---
name: sst-web-research
description: Research a topic from scratch using web search, page fetches, and academic sources (arXiv). Produces a structured markdown report with a clear title, introduction, findings organized into logical sections, conclusion, and a complete list of source URLs. For technical/scientific topics, leads with arXiv before falling back to general web. Synthesizes — never plagiarizes — and always cites every source it uses.
user-invocable: true
version: 1.0.0
argument-hint: [topic or research question]
---

# Web research

A multi-step research loop: search → visit → extract → synthesize. The goal is one publishable markdown report with every claim cited.

## Project contract

- **Output dir**: `<project>/data/sst-web-research/` by default. Override via the project's harness-instructions file. Reports are written as `<utc>_<query-hash>.md`.
- **Tools required**: harness's `WebSearch` and `WebFetch` (or an equivalent page-fetcher; Playwright MCP for JS-heavy sites).
- **No state across runs**: each invocation is self-contained. Loading prior research happens only if the user explicitly references a prior report path.

## Operating principles

- **Synthesize, never plagiarize.** Use sources to inform your own writing. Quote sparingly and only with attribution.
- **Cite every claim.** Every factual statement in the report carries a source URL. The "Sources" section at the end lists them all.
- **Authoritative > popular.** Prefer primary sources (the original paper, the official docs, the original announcement) over commentary about them.
- **Stop when satisfied.** Aim for ~10 high-quality sources for a typical topic. More is overkill; fewer is usually weak coverage.
- **Stay technical.** Don't bend the report toward safety/ethics caveats unless the user asked for that angle. Surface them if they're directly relevant; otherwise focus on the technical and factual substance.

## 1. Frame the query

If the user's input is vague, restate the question in your own words at the top of your scratch notes. Decide:

- **Topic class**: technical/scientific (use arXiv-first), commercial (use vendor docs + comparison sites), news (use recent results + multiple outlets), how-to (use official docs + community write-ups).
- **Depth target**: a one-page brief vs. a comprehensive report. Default to comprehensive unless the user signals otherwise.

## 2. Search

For technical / scientific queries, lead with arXiv:

```
WebSearch: site:arxiv.org "<your terms>"           # find papers
WebSearch: "<your terms>" site:arxiv.org cat:cs.AI  # category-scoped
```

For everything else, start with broad web search:

```
WebSearch: <your specific terms>
```

Use search operators when refining:
- quotes for exact phrases (`"chain of thought prompting"`)
- `-` to exclude (`-reddit`)
- `site:` to scope (`site:openai.com`)
- `inurl:` / `intitle:` for targeted hits

If results are thin, refine: more specific terms, narrower scope, different operator. Don't accept a weak first batch.

## 3. Visit and extract

For each promising hit:

```
WebFetch: <url>  // Extract the parts relevant to: <your specific question>
```

For PDFs (typical on arXiv): fetch the PDF directly with `WebFetch`; the harness's PDF reader handles extraction. For JS-rendered pages where `WebFetch` returns empty content, fall back to Playwright MCP.

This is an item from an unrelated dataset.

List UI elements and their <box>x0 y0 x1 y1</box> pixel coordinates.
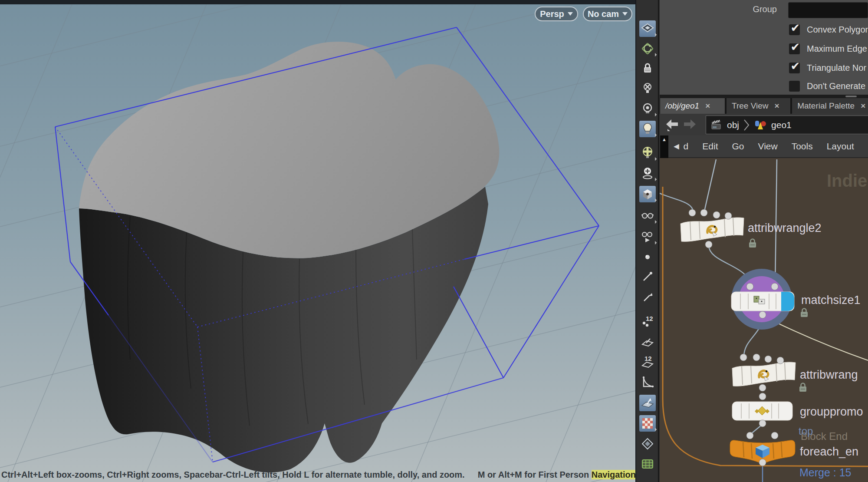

While reading, keep two scratch lists:
- **Facts found** (with source URL each).
- **Open questions** (with the search term you'd try next).

Iterate steps 2-3 until the open-questions list is empty or saturated.

## 4. Synthesize

Compose the report. Required structure:

```markdown
# <Clear, specific title — not the user's raw query>

## Introduction
<1-3 paragraphs: what's the topic, what's its scope in this report, what
does the reader walk away knowing.>

## <Section 1 — first major finding cluster>
<2-5 paragraphs of findings with inline citations like ([Source](url)).>

## <Section 2>
...

## <Section N>
...

## Conclusion
<1-2 paragraphs: what the research showed, what's still open or contested,
what the natural next step is.>

## Sources
- [<page title>](<url>) — <one-line note on what this source contributed>
- ...
```

**Inline citation style**: every paragraph that asserts a fact ends with at least one `([Source N](url))` reference. The Sources list at the end is the authoritative roll-call; inline links point into it.

## 5. Write the file

Save the report to `<project>/data/sst-web-research/<utc>_<short-slug>.md`. The slug is a 3-5-word kebab-case version of the topic. If the dir doesn't exist, create it.

Report path back to the user as the final line of your response.

## Hard rules

- **No fabricated URLs.** Every source URL was actually fetched. If you couldn't fetch it, it doesn't go in the report.
- **No fabricated facts.** If a search found a claim but no source backs it up, drop the claim.
- **No `<URL_HERE>` placeholders.** Either fill them in or remove the surrounding sentence.
- **No safety/ethics editorializing.** Surface real safety considerations only when they're directly part of the topic; don't append a generic disclaimer.
- **No "I think"/"I believe"** in the report body. The report is a synthesis, not your opinion.